### DIRECTIONS FOR THIS TASK
The output must be the data, printed exactly as written.

### DATA LISTING
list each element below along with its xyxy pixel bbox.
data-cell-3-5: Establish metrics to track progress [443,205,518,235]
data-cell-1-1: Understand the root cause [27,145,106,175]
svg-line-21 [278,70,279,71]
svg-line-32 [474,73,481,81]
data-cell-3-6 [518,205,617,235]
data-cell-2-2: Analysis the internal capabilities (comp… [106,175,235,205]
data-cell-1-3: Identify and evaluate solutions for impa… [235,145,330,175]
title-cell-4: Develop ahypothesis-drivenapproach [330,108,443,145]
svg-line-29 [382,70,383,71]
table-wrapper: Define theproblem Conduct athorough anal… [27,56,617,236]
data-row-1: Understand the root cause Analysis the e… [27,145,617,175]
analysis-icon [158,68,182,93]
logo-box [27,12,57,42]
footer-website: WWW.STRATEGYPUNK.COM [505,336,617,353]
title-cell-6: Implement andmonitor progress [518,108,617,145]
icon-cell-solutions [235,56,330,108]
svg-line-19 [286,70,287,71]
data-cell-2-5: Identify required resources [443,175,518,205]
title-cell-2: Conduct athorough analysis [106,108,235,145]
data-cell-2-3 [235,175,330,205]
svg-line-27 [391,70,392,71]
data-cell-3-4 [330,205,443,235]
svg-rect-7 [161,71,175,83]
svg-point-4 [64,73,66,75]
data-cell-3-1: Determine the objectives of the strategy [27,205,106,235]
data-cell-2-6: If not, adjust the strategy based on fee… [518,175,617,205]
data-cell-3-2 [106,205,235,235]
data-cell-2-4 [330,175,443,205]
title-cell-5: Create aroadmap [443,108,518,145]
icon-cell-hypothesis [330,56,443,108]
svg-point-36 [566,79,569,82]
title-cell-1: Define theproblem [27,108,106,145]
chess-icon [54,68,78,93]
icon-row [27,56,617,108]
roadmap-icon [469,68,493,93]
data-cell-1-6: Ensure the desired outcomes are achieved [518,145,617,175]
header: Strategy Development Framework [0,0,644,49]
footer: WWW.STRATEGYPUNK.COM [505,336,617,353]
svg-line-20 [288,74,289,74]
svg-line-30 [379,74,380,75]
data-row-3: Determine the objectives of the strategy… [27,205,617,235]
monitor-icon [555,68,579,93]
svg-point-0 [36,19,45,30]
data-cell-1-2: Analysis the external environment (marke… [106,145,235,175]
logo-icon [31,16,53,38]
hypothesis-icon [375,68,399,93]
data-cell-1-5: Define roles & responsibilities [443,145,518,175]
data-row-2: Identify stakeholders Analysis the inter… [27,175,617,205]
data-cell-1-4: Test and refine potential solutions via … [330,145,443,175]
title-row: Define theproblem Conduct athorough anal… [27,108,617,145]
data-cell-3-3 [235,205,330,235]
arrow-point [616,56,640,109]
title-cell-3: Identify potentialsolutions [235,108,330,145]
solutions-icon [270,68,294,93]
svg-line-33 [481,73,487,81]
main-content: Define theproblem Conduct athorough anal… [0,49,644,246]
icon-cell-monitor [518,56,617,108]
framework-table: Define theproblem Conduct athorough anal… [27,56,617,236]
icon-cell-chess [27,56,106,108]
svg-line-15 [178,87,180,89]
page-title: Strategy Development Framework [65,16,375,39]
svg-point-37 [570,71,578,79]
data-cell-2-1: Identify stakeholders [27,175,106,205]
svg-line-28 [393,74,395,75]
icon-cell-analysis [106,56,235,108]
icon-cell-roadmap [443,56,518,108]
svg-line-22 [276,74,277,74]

### TASK ANSWER
list each element below along with its xyxy pixel bbox.
data-cell-3-5: Establish metrics to track progress [443,205,518,235]
data-cell-1-1: Understand the root cause [27,145,106,175]
svg-line-21 [278,70,279,71]
svg-line-32 [474,73,481,81]
data-cell-3-6 [518,205,617,235]
data-cell-2-2: Analysis the internal capabilities (comp… [106,175,235,205]
data-cell-1-3: Identify and evaluate solutions for impa… [235,145,330,175]
title-cell-4: Develop ahypothesis-drivenapproach [330,108,443,145]
svg-line-29 [382,70,383,71]
table-wrapper: Define theproblem Conduct athorough anal… [27,56,617,236]
data-row-1: Understand the root cause Analysis the e… [27,145,617,175]
analysis-icon [158,68,182,93]
logo-box [27,12,57,42]
footer-website: WWW.STRATEGYPUNK.COM [505,336,617,353]
title-cell-6: Implement andmonitor progress [518,108,617,145]
icon-cell-solutions [235,56,330,108]
svg-line-19 [286,70,287,71]
data-cell-2-5: Identify required resources [443,175,518,205]
title-cell-2: Conduct athorough analysis [106,108,235,145]
data-cell-2-3 [235,175,330,205]
svg-line-27 [391,70,392,71]
data-cell-3-4 [330,205,443,235]
svg-rect-7 [161,71,175,83]
svg-point-4 [64,73,66,75]
data-cell-3-1: Determine the objectives of the strategy [27,205,106,235]
data-cell-2-6: If not, adjust the strategy based on fee… [518,175,617,205]
data-cell-3-2 [106,205,235,235]
data-cell-2-4 [330,175,443,205]
title-cell-5: Create aroadmap [443,108,518,145]
icon-cell-hypothesis [330,56,443,108]
svg-point-36 [566,79,569,82]
title-cell-1: Define theproblem [27,108,106,145]
chess-icon [54,68,78,93]
icon-row [27,56,617,108]
roadmap-icon [469,68,493,93]
data-cell-1-6: Ensure the desired outcomes are achieved [518,145,617,175]
header: Strategy Development Framework [0,0,644,49]
footer: WWW.STRATEGYPUNK.COM [505,336,617,353]
svg-line-20 [288,74,289,74]
svg-line-30 [379,74,380,75]
data-row-3: Determine the objectives of the strategy… [27,205,617,235]
monitor-icon [555,68,579,93]
svg-point-0 [36,19,45,30]
data-cell-1-2: Analysis the external environment (marke… [106,145,235,175]
logo-icon [31,16,53,38]
hypothesis-icon [375,68,399,93]
data-cell-1-5: Define roles & responsibilities [443,145,518,175]
data-row-2: Identify stakeholders Analysis the inter… [27,175,617,205]
data-cell-1-4: Test and refine potential solutions via … [330,145,443,175]
title-row: Define theproblem Conduct athorough anal… [27,108,617,145]
data-cell-3-3 [235,205,330,235]
arrow-point [616,56,640,109]
title-cell-3: Identify potentialsolutions [235,108,330,145]
solutions-icon [270,68,294,93]
svg-line-33 [481,73,487,81]
main-content: Define theproblem Conduct athorough anal… [0,49,644,246]
icon-cell-monitor [518,56,617,108]
framework-table: Define theproblem Conduct athorough anal… [27,56,617,236]
icon-cell-chess [27,56,106,108]
svg-line-15 [178,87,180,89]
page-title: Strategy Development Framework [65,16,375,39]
svg-point-37 [570,71,578,79]
data-cell-2-1: Identify stakeholders [27,175,106,205]
svg-line-28 [393,74,395,75]
icon-cell-analysis [106,56,235,108]
icon-cell-roadmap [443,56,518,108]
svg-line-22 [276,74,277,74]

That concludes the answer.